- _Assigned task_
Without any pictures, output the records exactly as they are.
** Opening Input records block **
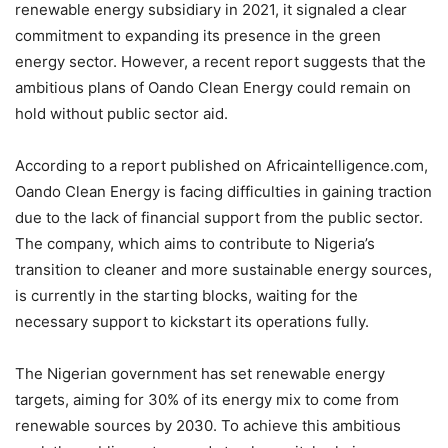
renewable energy subsidiary in 2021, it signaled a clear
commitment to expanding its presence in the green
energy sector. However, a recent report suggests that the
ambitious plans of Oando Clean Energy could remain on
hold without public sector aid.
According to a report published on Africaintelligence.com,
Oando Clean Energy is facing difficulties in gaining traction
due to the lack of financial support from the public sector.
The company, which aims to contribute to Nigeria’s
transition to cleaner and more sustainable energy sources,
is currently in the starting blocks, waiting for the
necessary support to kickstart its operations fully.
The Nigerian government has set renewable energy
targets, aiming for 30% of its energy mix to come from
renewable sources by 2030. To achieve this ambitious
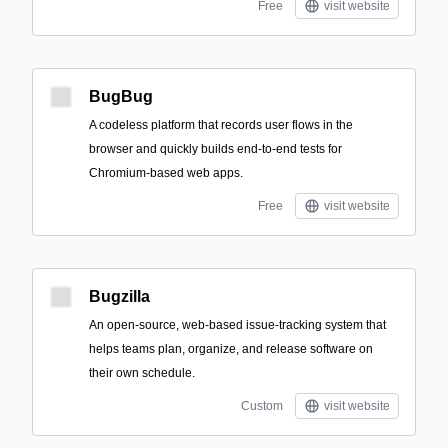
Free
visit website
BugBug
A codeless platform that records user flows in the
browser and quickly builds end-to-end tests for
Chromium-based web apps.
Free
visit website
Bugzilla
An open-source, web-based issue-tracking system that
helps teams plan, organize, and release software on
their own schedule.
Custom
visit website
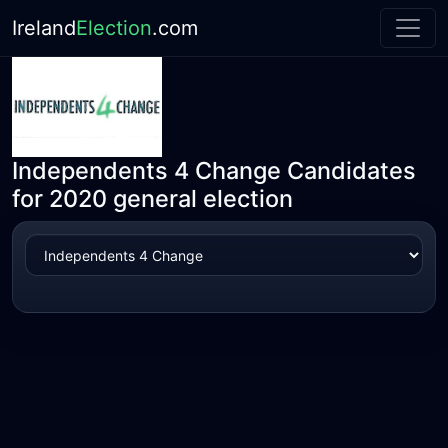
Ireland
Election
.com
Independents 4 Change Candidates
for 2020 general election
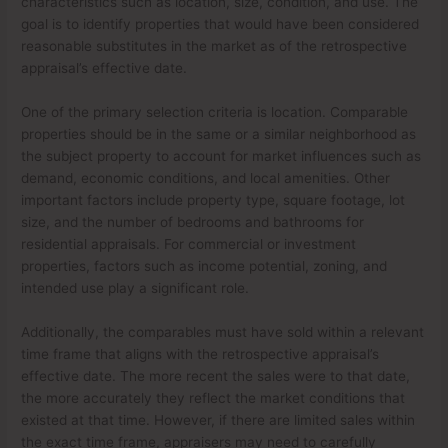
characteristics such as location, size, condition, and use. The
goal is to identify properties that would have been considered
reasonable substitutes in the market as of the retrospective
appraisal’s effective date.
One of the primary selection criteria is location. Comparable
properties should be in the same or a similar neighborhood as
the subject property to account for market influences such as
demand, economic conditions, and local amenities. Other
important factors include property type, square footage, lot
size, and the number of bedrooms and bathrooms for
residential appraisals. For commercial or investment
properties, factors such as income potential, zoning, and
intended use play a significant role.
Additionally, the comparables must have sold within a relevant
time frame that aligns with the retrospective appraisal’s
effective date. The more recent the sales were to that date,
the more accurately they reflect the market conditions that
existed at that time. However, if there are limited sales within
the exact time frame, appraisers may need to carefully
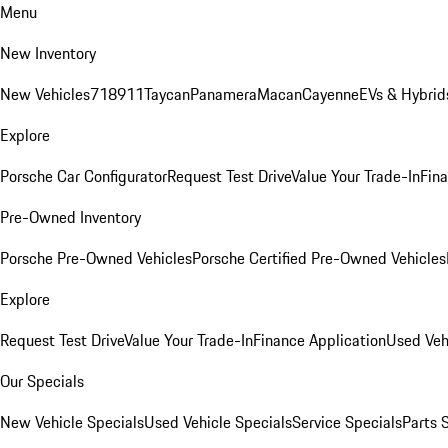
Menu
New Inventory
New Vehicles
718
911
Taycan
Panamera
Macan
Cayenne
EVs & Hybrid
Explore
Porsche Car Configurator
Request Test Drive
Value Your Trade-In
Fina
Pre-Owned Inventory
Porsche Pre-Owned Vehicles
Porsche Certified Pre-Owned Vehicles
Explore
Request Test Drive
Value Your Trade-In
Finance Application
Used Veh
Our Specials
New Vehicle Specials
Used Vehicle Specials
Service Specials
Parts 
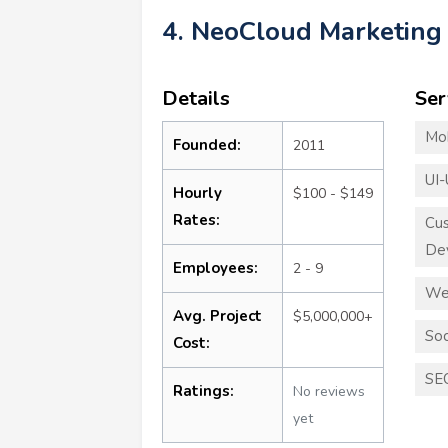
4. NeoCloud Marketing
Details
Ser
Mo
Founded:
2011
UI-
Hourly
$100 - $149
Rates:
Cu
De
Employees:
2 - 9
We
Avg. Project
$5,000,000+
Soc
Cost:
SE
Ratings:
No reviews
yet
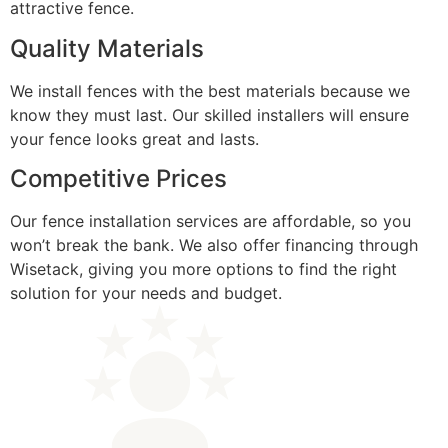
attractive fence.
Quality Materials
We install fences with the best materials because we
know they must last. Our skilled installers will ensure
your fence looks great and lasts.
Competitive Prices
Our fence installation services are affordable, so you
won’t break the bank. We also offer financing through
Wisetack, giving you more options to find the right
solution for your needs and budget.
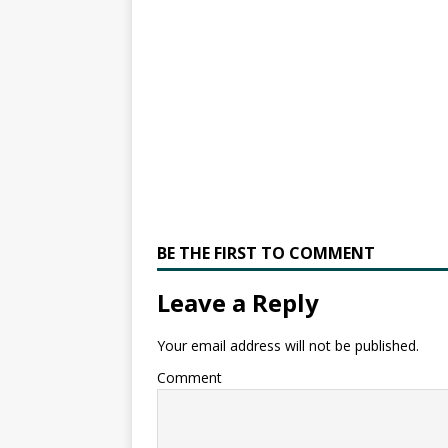
BE THE FIRST TO COMMENT
Leave a Reply
Your email address will not be published.
Comment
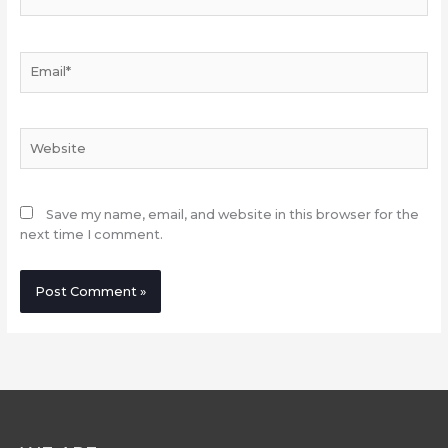
Email*
Website
Save my name, email, and website in this browser for the
next time I comment.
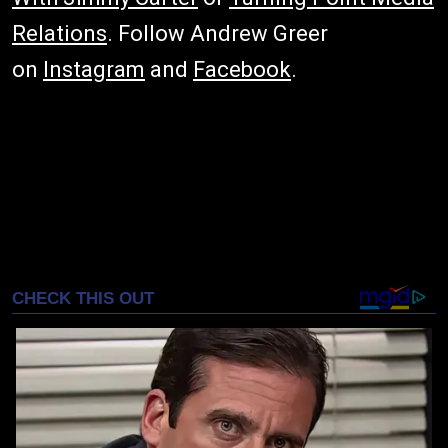
Relations
. Follow Andrew Greer
on
Instagram
and
Facebook
.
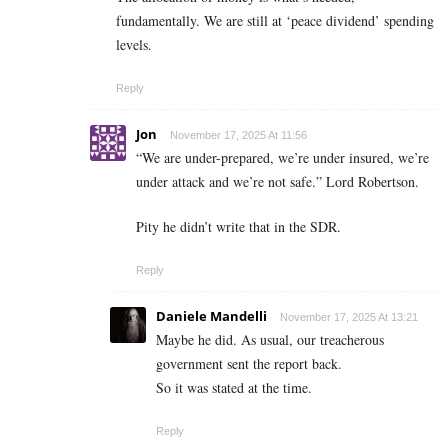
fundamentally. We are still at ‘peace dividend’ spending
levels.
Reply
Jon
November 17, 2025 At 11:56
“We are under-prepared, we’re under insured, we’re
under attack and we’re not safe.” Lord Robertson.
Pity he didn’t write that in the SDR.
Reply
Daniele Mandelli
November 17, 2025 At 13:21
Maybe he did. As usual, our treacherous
government sent the report back.
So it was stated at the time.
Reply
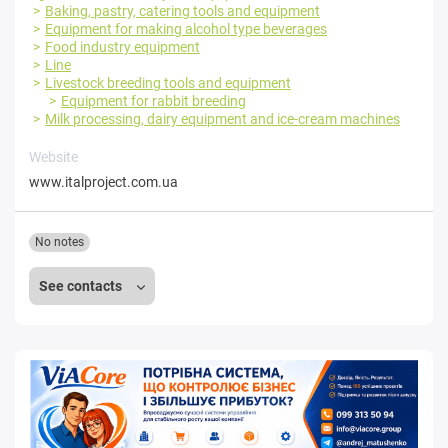
Baking, pastry, catering tools and equipment
Equipment for making alcohol type beverages
Food industry equipment
Line
Livestock breeding tools and equipment
Equipment for rabbit breeding
Milk processing, dairy equipment and ice-cream machines
Website
www.italproject.com.ua
No notes
See contacts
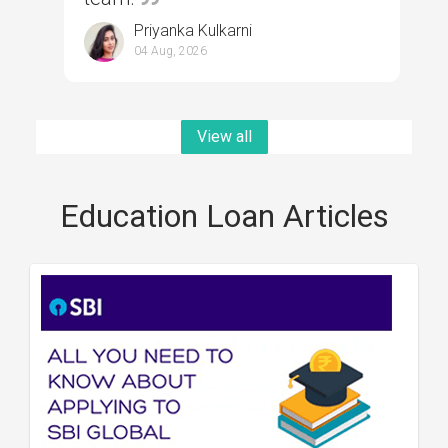
Priyanka Kulkarni
04 Aug, 2026
View all
Education Loan Articles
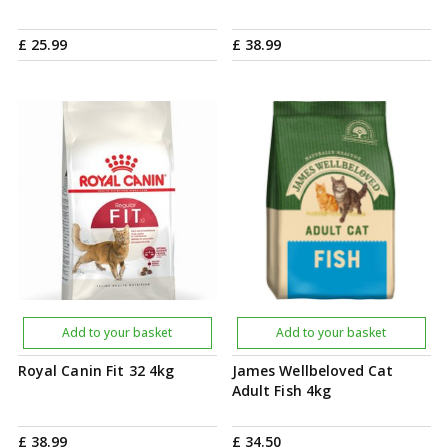
£
25
.
99
£
38
.
99
Add to your basket
Add to your basket
Royal Canin Fit 32 4kg
James Wellbeloved Cat
Adult Fish 4kg
£
38
.
99
£
34
.
50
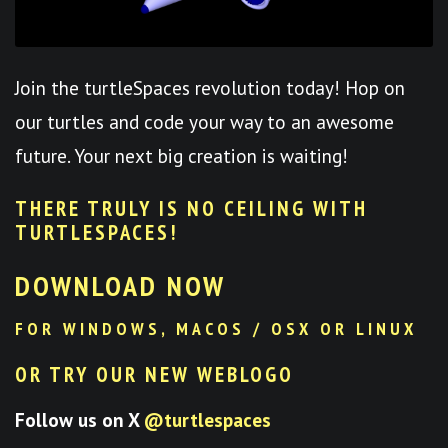
Join the turtleSpaces revolution today! Hop on
our turtles and code your way to an awesome
future. Your next big creation is waiting!
THERE TRULY IS NO CEILING WITH
TURTLESPACES
!
DOWNLOAD NOW
FOR WINDOWS, MACOS / OSX OR LINUX
OR TRY OUR NEW WEBLOGO
Follow us on X
@turtlespaces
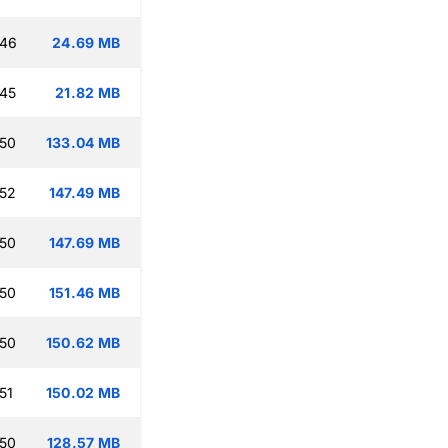
:46
24.69 MB
:45
21.82 MB
:50
133.04 MB
:52
147.49 MB
:50
147.69 MB
:50
151.46 MB
:50
150.62 MB
51
150.02 MB
:50
128.57 MB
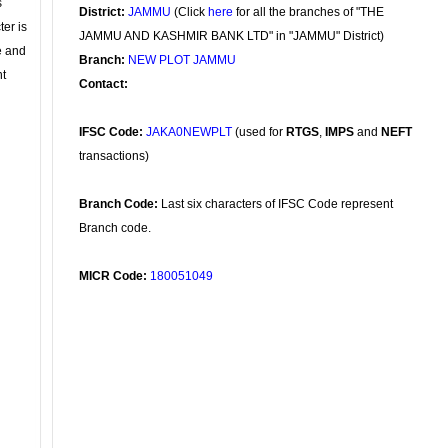
s
District:
JAMMU
(Click
here
for all the branches of "THE
ter is
JAMMU AND KASHMIR BANK LTD" in "JAMMU" District)
se and
Branch:
NEW PLOT JAMMU
nt
Contact:
IFSC Code:
JAKA0NEWPLT
(used for
RTGS
,
IMPS
and
NEFT
transactions)
Branch Code:
Last six characters of IFSC Code represent
Branch code.
MICR Code:
180051049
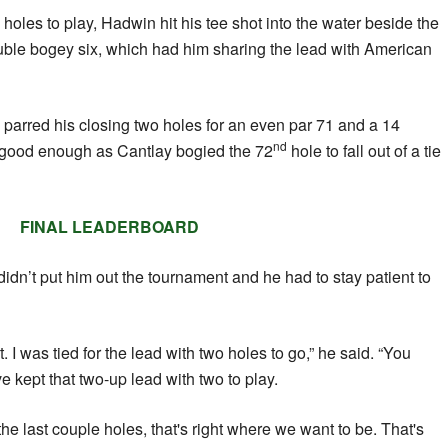
holes to play, Hadwin hit his tee shot into the water beside the
ble bogey six, which had him sharing the lead with American
arred his closing two holes for an even par 71 and a 14
nd
e good enough as Cantlay bogied the 72
hole to fall out of a tie
FINAL LEADERBOARD
dn’t put him out the tournament and he had to stay patient to
t. I was tied for the lead with two holes to go,” he said. “You
 kept that two-up lead with two to play.
he last couple holes, that's right where we want to be. That's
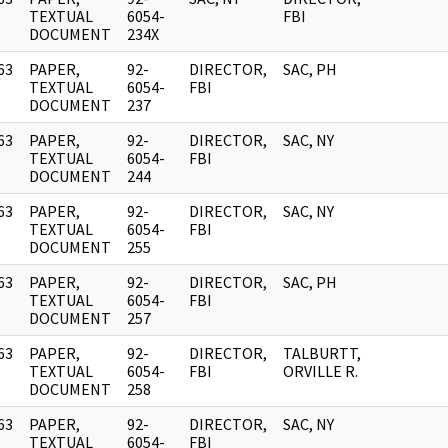
]
TEXTUAL
6054-
FBI
DOCUMENT
234X
63
PAPER,
92-
DIRECTOR,
SAC, PH
]
TEXTUAL
6054-
FBI
DOCUMENT
237
63
PAPER,
92-
DIRECTOR,
SAC, NY
]
TEXTUAL
6054-
FBI
DOCUMENT
244
63
PAPER,
92-
DIRECTOR,
SAC, NY
]
TEXTUAL
6054-
FBI
DOCUMENT
255
63
PAPER,
92-
DIRECTOR,
SAC, PH
]
TEXTUAL
6054-
FBI
DOCUMENT
257
63
PAPER,
92-
DIRECTOR,
TALBURTT,
]
TEXTUAL
6054-
FBI
ORVILLE R.
DOCUMENT
258
63
PAPER,
92-
DIRECTOR,
SAC, NY
]
TEXTUAL
6054-
FBI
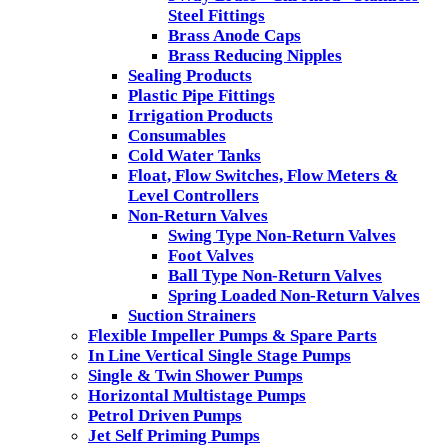
Steel Fittings
Brass Anode Caps
Brass Reducing Nipples
Sealing Products
Plastic Pipe Fittings
Irrigation Products
Consumables
Cold Water Tanks
Float, Flow Switches, Flow Meters &
Level Controllers
Non-Return Valves
Swing Type Non-Return Valves
Foot Valves
Ball Type Non-Return Valves
Spring Loaded Non-Return Valves
Suction Strainers
Flexible Impeller Pumps & Spare Parts
In Line Vertical Single Stage Pumps
Single & Twin Shower Pumps
Horizontal Multistage Pumps
Petrol Driven Pumps
Jet Self Priming Pumps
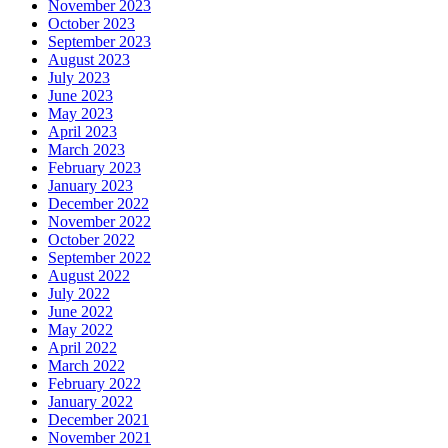
November 2023
October 2023
September 2023
August 2023
July 2023
June 2023
May 2023
April 2023
March 2023
February 2023
January 2023
December 2022
November 2022
October 2022
September 2022
August 2022
July 2022
June 2022
May 2022
April 2022
March 2022
February 2022
January 2022
December 2021
November 2021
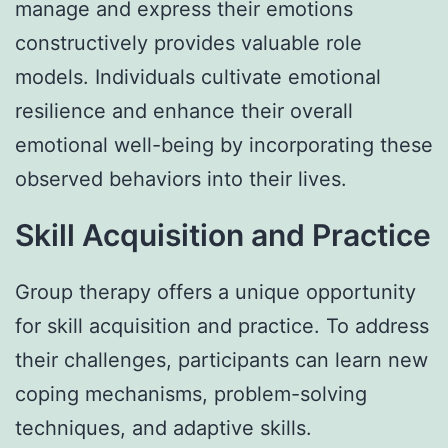
manage and express their emotions
constructively provides valuable role
models. Individuals cultivate emotional
resilience and enhance their overall
emotional well-being by incorporating these
observed behaviors into their lives.
Skill Acquisition and Practice
Group therapy offers a unique opportunity
for skill acquisition and practice. To address
their challenges, participants can learn new
coping mechanisms, problem-solving
techniques, and adaptive skills.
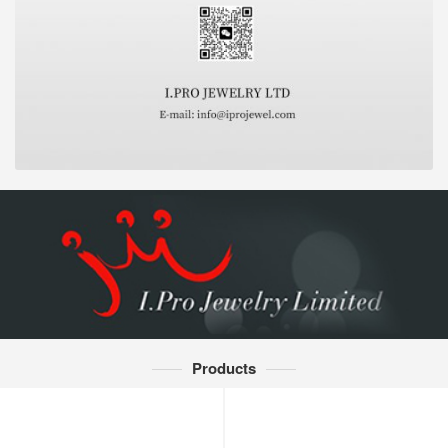
Products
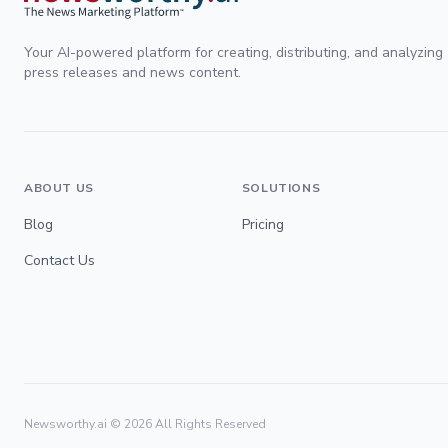
Your AI-powered platform for creating, distributing, and analyzing
press releases and news content.
ABOUT US
SOLUTIONS
Blog
Pricing
Contact Us
Newsworthy.ai ©
2026
All Rights Reserved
** Closing Input records block **
- _Response below_
renewable energy subsidiary in 2021, it signaled a clear
commitment to expanding its presence in the green
energy sector. However, a recent report suggests that the
ambitious plans of Oando Clean Energy could remain on
hold without public sector aid.
According to a report published on Africaintelligence.com,
Oando Clean Energy is facing difficulties in gaining traction
due to the lack of financial support from the public sector.
The company, which aims to contribute to Nigeria’s
transition to cleaner and more sustainable energy sources,
is currently in the starting blocks, waiting for the
necessary support to kickstart its operations fully.
The Nigerian government has set renewable energy
targets, aiming for 30% of its energy mix to come from
renewable sources by 2030. To achieve this ambitious
Free
visit website
BugBug
A codeless platform that records user flows in the
browser and quickly builds end-to-end tests for
Chromium-based web apps.
Free
visit website
Bugzilla
An open-source, web-based issue-tracking system that
helps teams plan, organize, and release software on
their own schedule.
Custom
visit website
Ireland
Election
.com
Independents 4 Change Candidates
for 2020 general election
characteristics such as location, size, condition, and use. The
goal is to identify properties that would have been considered
reasonable substitutes in the market as of the retrospective
appraisal’s effective date.
One of the primary selection criteria is location. Comparable
properties should be in the same or a similar neighborhood as
the subject property to account for market influences such as
demand, economic conditions, and local amenities. Other
important factors include property type, square footage, lot
size, and the number of bedrooms and bathrooms for
residential appraisals. For commercial or investment
properties, factors such as income potential, zoning, and
intended use play a significant role.
Additionally, the comparables must have sold within a relevant
time frame that aligns with the retrospective appraisal’s
effective date. The more recent the sales were to that date,
the more accurately they reflect the market conditions that
existed at that time. However, if there are limited sales within
the exact time frame, appraisers may need to carefully
Menu
New Inventory
New Vehicles
718
911
Taycan
Panamera
Macan
Cayenne
EVs & Hybrid
Explore
Porsche Car Configurator
Request Test Drive
Value Your Trade-In
Fina
Pre-Owned Inventory
Porsche Pre-Owned Vehicles
Porsche Certified Pre-Owned Vehicles
Explore
Request Test Drive
Value Your Trade-In
Finance Application
Used Veh
Our Specials
New Vehicle Specials
Used Vehicle Specials
Service Specials
Parts 
4. NeoCloud Marketing
Details
Ser
Mo
Founded:
2011
UI-
Hourly
$100 - $149
Rates:
Cu
De
Employees:
2 - 9
We
Avg. Project
$5,000,000+
Soc
Cost:
SE
Ratings:
No reviews
yet
attractive fence.
Quality Materials
We install fences with the best materials because we
know they must last. Our skilled installers will ensure
your fence looks great and lasts.
Competitive Prices
Our fence installation services are affordable, so you
won’t break the bank. We also offer financing through
Wisetack, giving you more options to find the right
solution for your needs and budget.
BE THE FIRST TO COMMENT
Leave a Reply
Your email address will not be published.
Comment
Email*
Website
Save my name, email, and website in this browser for the
next time I comment.
Relations
. Follow Andrew Greer
on
Instagram
and
Facebook
.
fundamentally. We are still at ‘peace dividend’ spending
levels.
Reply
Jon
November 17, 2025 At 11:56
“We are under-prepared, we’re under insured, we’re
under attack and we’re not safe.” Lord Robertson.
Pity he didn’t write that in the SDR.
Reply
Daniele Mandelli
November 17, 2025 At 13:21
Maybe he did. As usual, our treacherous
government sent the report back.
So it was stated at the time.
Reply
Baking, pastry, catering tools and equipment
Equipment for making alcohol type beverages
Food industry equipment
Line
Livestock breeding tools and equipment
Equipment for rabbit breeding
Milk processing, dairy equipment and ice-cream machines
Website
www.italproject.com.ua
No notes
See contacts
Priyanka Kulkarni
04 Aug, 2026
View all
Education Loan Articles
£
25
.
99
£
38
.
99
Add to your basket
Add to your basket
Royal Canin Fit 32 4kg
James Wellbeloved Cat
Adult Fish 4kg
£
38
.
99
£
34
.
50
Join the turtleSpaces revolution today! Hop on
our turtles and code your way to an awesome
future. Your next big creation is waiting!
THERE TRULY IS NO CEILING WITH
TURTLESPACES
!
DOWNLOAD NOW
FOR WINDOWS, MACOS / OSX OR LINUX
OR TRY OUR NEW WEBLOGO
Follow us on X
@turtlespaces
:46
24.69 MB
:45
21.82 MB
:50
133.04 MB
:52
147.49 MB
:50
147.69 MB
:50
151.46 MB
:50
150.62 MB
51
150.02 MB
:50
128.57 MB
s
District:
JAMMU
(Click
here
for all the branches of "THE
ter is
JAMMU AND KASHMIR BANK LTD" in "JAMMU" District)
se and
Branch:
NEW PLOT JAMMU
nt
Contact:
IFSC Code:
JAKA0NEWPLT
(used for
RTGS
,
IMPS
and
NEFT
transactions)
Branch Code:
Last six characters of IFSC Code represent
Branch code.
MICR Code:
180051049
holes to play, Hadwin hit his tee shot into the water beside the
ble bogey six, which had him sharing the lead with American
arred his closing two holes for an even par 71 and a 14
nd
e good enough as Cantlay bogied the 72
hole to fall out of a tie
FINAL LEADERBOARD
dn’t put him out the tournament and he had to stay patient to
t. I was tied for the lead with two holes to go,” he said. “You
 kept that two-up lead with two to play.
he last couple holes, that's right where we want to be. That's
]
TEXTUAL
6054-
FBI
DOCUMENT
234X
63
PAPER,
92-
DIRECTOR,
SAC, PH
]
TEXTUAL
6054-
FBI
DOCUMENT
237
63
PAPER,
92-
DIRECTOR,
SAC, NY
]
TEXTUAL
6054-
FBI
DOCUMENT
244
63
PAPER,
92-
DIRECTOR,
SAC, NY
]
TEXTUAL
6054-
FBI
DOCUMENT
255
63
PAPER,
92-
DIRECTOR,
SAC, PH
]
TEXTUAL
6054-
FBI
DOCUMENT
257
63
PAPER,
92-
DIRECTOR,
TALBURTT,
]
TEXTUAL
6054-
FBI
ORVILLE R.
DOCUMENT
258
63
PAPER,
92-
DIRECTOR,
SAC, NY
]
TEXTUAL
6054-
FBI
Steel Fittings
Brass Anode Caps
Brass Reducing Nipples
Sealing Products
Plastic Pipe Fittings
Irrigation Products
Consumables
Cold Water Tanks
Float, Flow Switches, Flow Meters &
Level Controllers
Non-Return Valves
Swing Type Non-Return Valves
Foot Valves
Ball Type Non-Return Valves
Spring Loaded Non-Return Valves
Suction Strainers
Flexible Impeller Pumps & Spare Parts
In Line Vertical Single Stage Pumps
Single & Twin Shower Pumps
Horizontal Multistage Pumps
Petrol Driven Pumps
Jet Self Priming Pumps
November 2023
October 2023
September 2023
August 2023
July 2023
June 2023
May 2023
April 2023
March 2023
February 2023
January 2023
December 2022
November 2022
October 2022
September 2022
August 2022
July 2022
June 2022
May 2022
April 2022
March 2022
February 2022
January 2022
December 2021
November 2021
manage and express their emotions
constructively provides valuable role
models. Individuals cultivate emotional
resilience and enhance their overall
emotional well-being by incorporating these
observed behaviors into their lives.
Skill Acquisition and Practice
Group therapy offers a unique opportunity
for skill acquisition and practice. To address
their challenges, participants can learn new
coping mechanisms, problem-solving
techniques, and adaptive skills.
Products
Your AI-powered platform for creating, distributing, and analyzing
press releases and news content.
ABOUT US
SOLUTIONS
Blog
Pricing
Contact Us
Newsworthy.ai ©
2026
All Rights Reserved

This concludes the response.